The founder of Honda is a pioneer of Hamamatsu as "the city of motorcycles". Born in Tenryu which was located north of Hamamatsu, Honda learned auto-repair skills in Tokyo before opening the Hamamatsu branch of Ahto Shokai. In 1948, he established Honda Motor Co., Ltd. and developed the motorcycle widely known as "Pon-Pon". Honda's extraordinary ideas kept laying new paths for the company, making Honda the world's leading motorcycle/automotive manufacturer.
In 1884, Yamaha first repaired an organ in an elementary school while still working as a repair engineer for medical equipment. He became fascinated by the organ and started developing them himself. After painstaking effort, Yamaha finally built his first reed organ, which was highly praised by experts in the field. In 1888, he established "Yamaha Fukin Seizoujo", which later became Yamaha, the world's leading musical instrument maker. Torakusu Yamaha laid the foundation of the musical instrument industry in the Hamamatsu area.

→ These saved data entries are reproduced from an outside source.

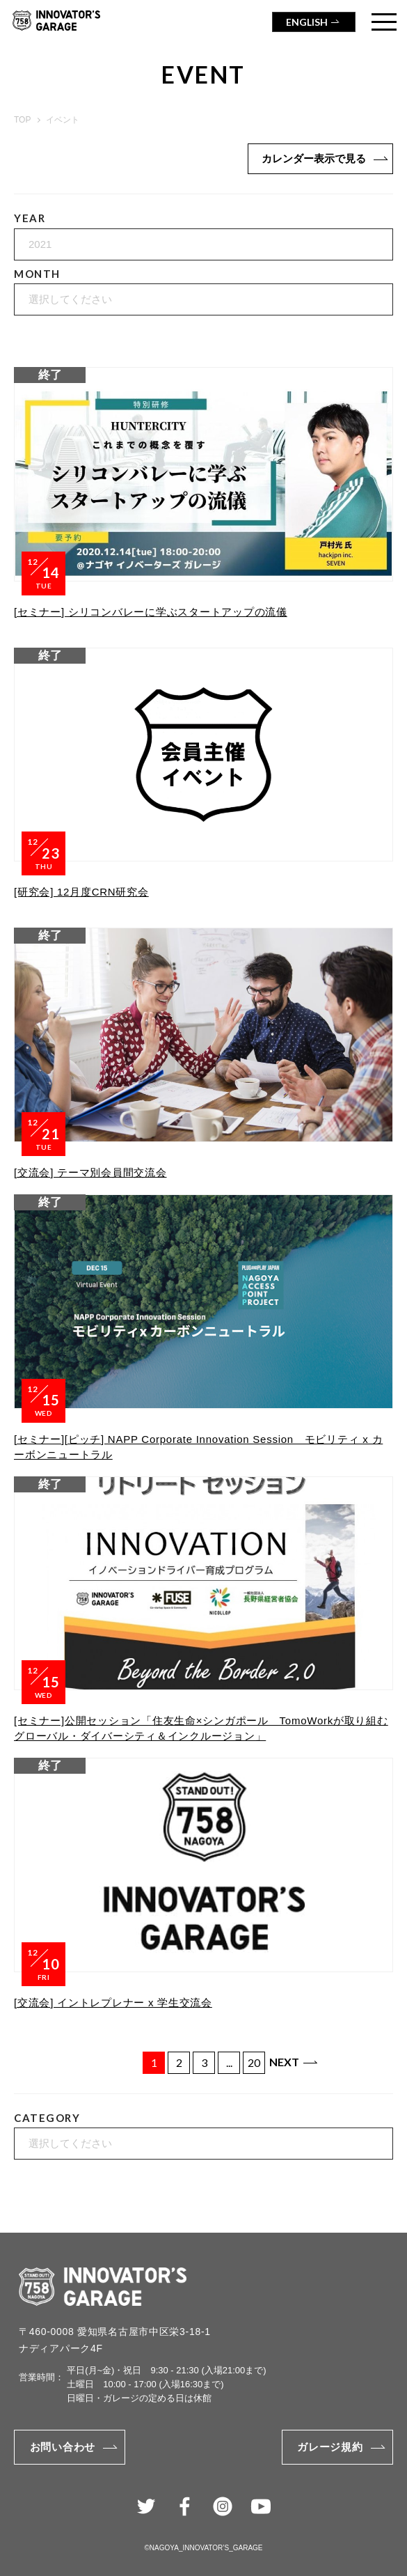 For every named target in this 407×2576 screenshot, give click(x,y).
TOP (22, 120) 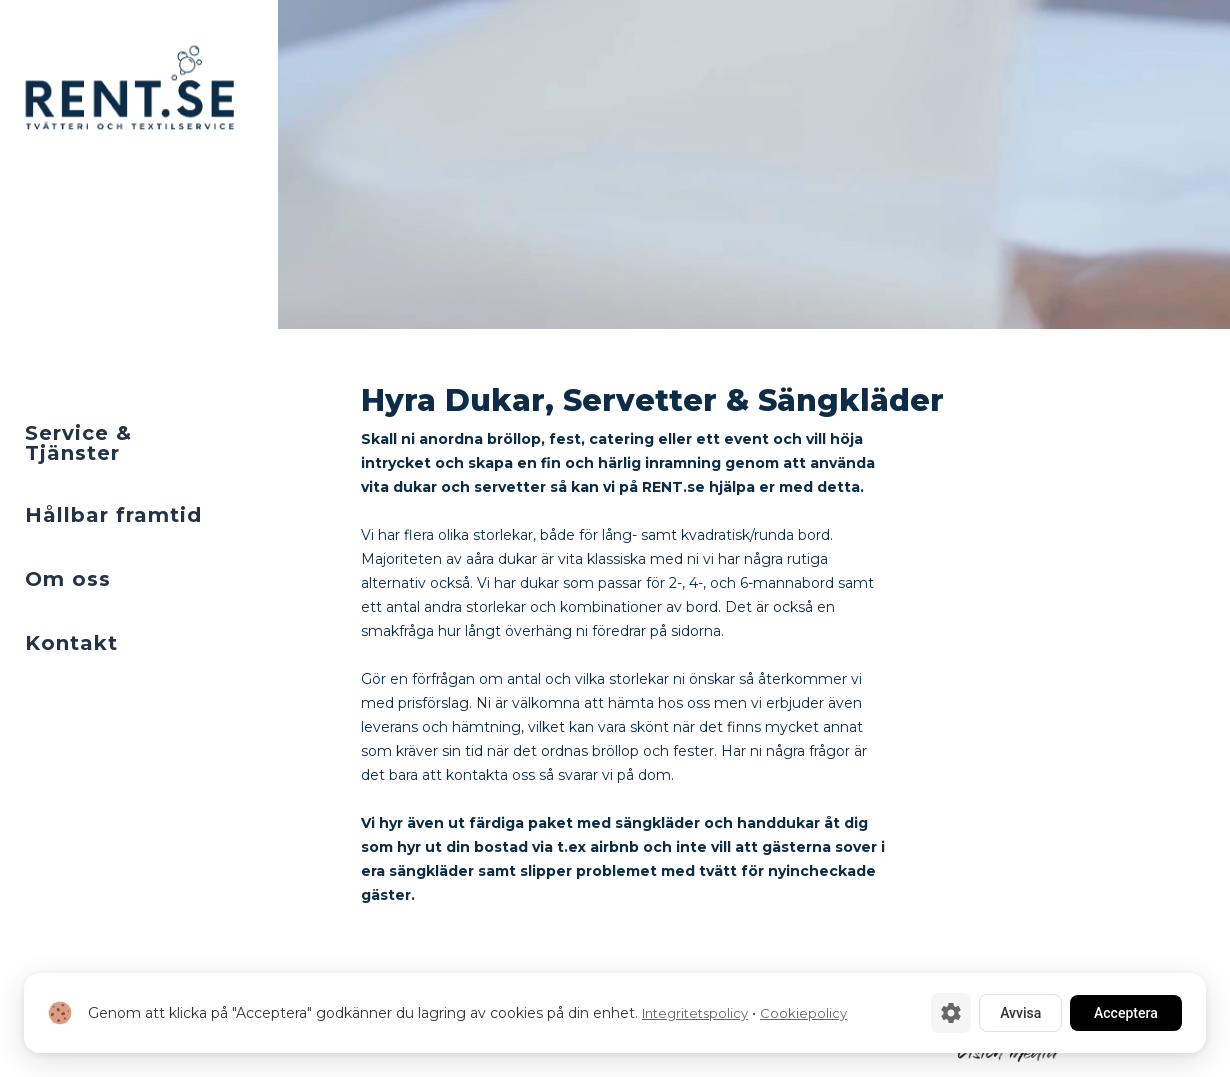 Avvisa (1020, 1013)
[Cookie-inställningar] (951, 1013)
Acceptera (1126, 1013)
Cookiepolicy (803, 1013)
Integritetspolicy (695, 1013)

Born in Hamamatsu City. After becoming an assistant professor of engineering at what is now Shizuoka University in 1924, Takayanagi dedicated himself to the development of the television. After repeated mistakes, he successfully completed the first all-electronic TV system in the world. Takayanagi also succeeded in inventing the first domestic TV set, establishing the foundation of modern television. The growth of the optical technological industry in Hamamatsu is largely thanks to Takayanagi and his research.
Hamamatsu-born Kawai became an apprentice to Torakusu Yamaha at the young age of 11. The piano mechanism which Kawai helped design contributed greatly to the birth of the first piano made in Japan. He invented many mechanisms, such as the stop device for the organ, and was nicknamed "Koichi, the inventor". Kawai Gakki Kenkyujo, which was established in 1927, became Kawai Musical Instruments Mfg. Co., Ltd. in 1929, which has received over 20 patents on inventions like new types of mechanism and soundboard.